Opinión
El cadáver de la nación
De la mano de Cicerón se puede explorar una senda de gran interés para la metáfora biopolítica que es la autopsia del cadáver de la nación. En la historia de las ideas políticas hay veces en las que hay un testigo de excepción capaz de dar fe de la muerte del cuerpo político y de sus causas con precisión de forense. Es lo que ocurre con el testimonio de Cicerón, en los cientos de cartas que se conservan, de los años finales de la República romana. Es este el final de un estado que resurgirá de las cenizas de las guerras civiles con otra forma de poder, unipersonal pero camuflado en las ficciones republicanas, que habrá de prolongar su existencia muchos siglos. Pero esa época final de la República, los 100 años escasos que transcurren desde el conflicto social de los Graco en torno al «ager publicus» y la guerra civil que enfrentará a Octaviano, el futuro Augusto, con Marco Antonio, ha sido una de las más estudiadas y que mayor fascinación ha provocado no solo entre los expertos en la historia de la antigüedad sino también entre los grandes creadores. Pensemos en la muchas obras que se le han dedicado en la historia de la alta cultura y la cultura popular, desde el «Julio César» de Shakespeare a «Los idus de marzo» de Thornton Wilder o la serie Roma de HBO.

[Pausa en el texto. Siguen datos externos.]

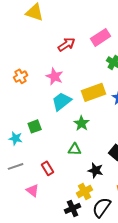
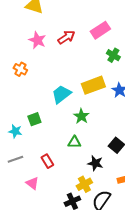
orange cross: (21, 76) -> (20, 69), turned -32
pink star: (55, 76) -> (37, 40), moved

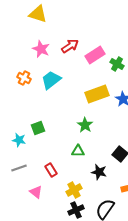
pink rectangle: (100, 30) -> (95, 55), moved
cyan trapezoid: (61, 94) -> (51, 80), moved
yellow cross: (84, 184) -> (74, 190), moved

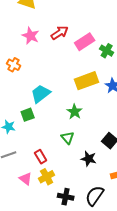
cyan trapezoid: (51, 80) -> (41, 94), moved
green triangle: (78, 151) -> (68, 138), turned 48
yellow cross: (74, 190) -> (47, 177), moved
black cross: (76, 210) -> (66, 197), turned 35

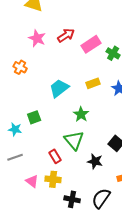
yellow rectangle: (87, 81) -> (93, 83), size x0.6
cyan trapezoid: (41, 94) -> (59, 88), moved
green triangle: (68, 138) -> (74, 140), size x1.5
red rectangle: (41, 157) -> (55, 156), moved
yellow cross: (47, 177) -> (53, 179), turned 35

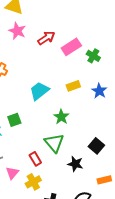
pink star: (37, 38) -> (17, 31), moved
yellow cross: (53, 179) -> (33, 182), turned -35
pink triangle: (32, 181) -> (12, 173), moved, turned 32

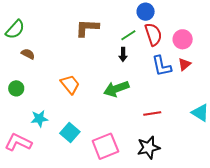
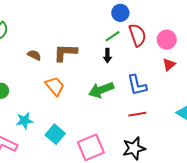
blue circle: (146, 12) -> (120, 13), moved
brown L-shape: (87, 28) -> (65, 53), moved
brown semicircle: (28, 54) -> (34, 55), moved
blue L-shape: (162, 66) -> (137, 85), moved

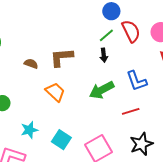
red line: (137, 114) -> (131, 111), moved

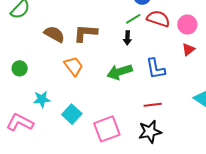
red semicircle: (131, 31) -> (158, 19), turned -55
brown semicircle: (31, 64) -> (54, 34), size x1.5
red line: (131, 111) -> (153, 105), moved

Habitualmente se parte del lugar común de una supuesta decadencia del sistema político republicano, pero autores como J. Osgood (Rome and the Making of a World State, Cambridge) han mostrado el interés de estudiar de forma diferenciada el periodo comprendido entre 150 a.C. y 20 d.C. no solo como el invierno de un sistema, en términos spenglerianos, sino como una primavera de una pujante y revolucionaria nueva etapa: al menos en lo económico, cultural y militar. Pero la política iba por otros derroteros y la visión del declive del sistema, dominante en la historiografía, viene de antiguo. Cicerón habla de la muerte inducida de la República, orquestada por las ambiciones de ciertos políticos, con la metáfora del animal sacrificial y el harúspice que, como en una autopsia, interpreta sus entrañas para ver la causa de la muerte (M. Schneider, Cicero «Haruspex». Political Prognostication and the Viscera of a Deceased Body Politic. Gorgias Press 2013). Cicerón es testigo de excepción de esta época y mediante diversos indicios, como los miembros rotos del cuerpo político –circumspice omnia membra rei publicae (Fam. 5.13.3)– puede certificar «la muerte de la república» (Fam. 6.21.3). El cadáver se suele incinerar tras el crimen nefasto de acabar con la República, por lo que en Cicerón se ve frecuentemente, como metáfora para el fin de ciclo, la imagen de las cenizas quemadas del cuerpo político de la ciudad: cinere urbis (Cat. 2.19.15), cinere deflagrati imperi (Cat. 4.12.20), cinis patriae (Sull. 19.6). ¿Surgirá de las cenizas un nuevo ser político?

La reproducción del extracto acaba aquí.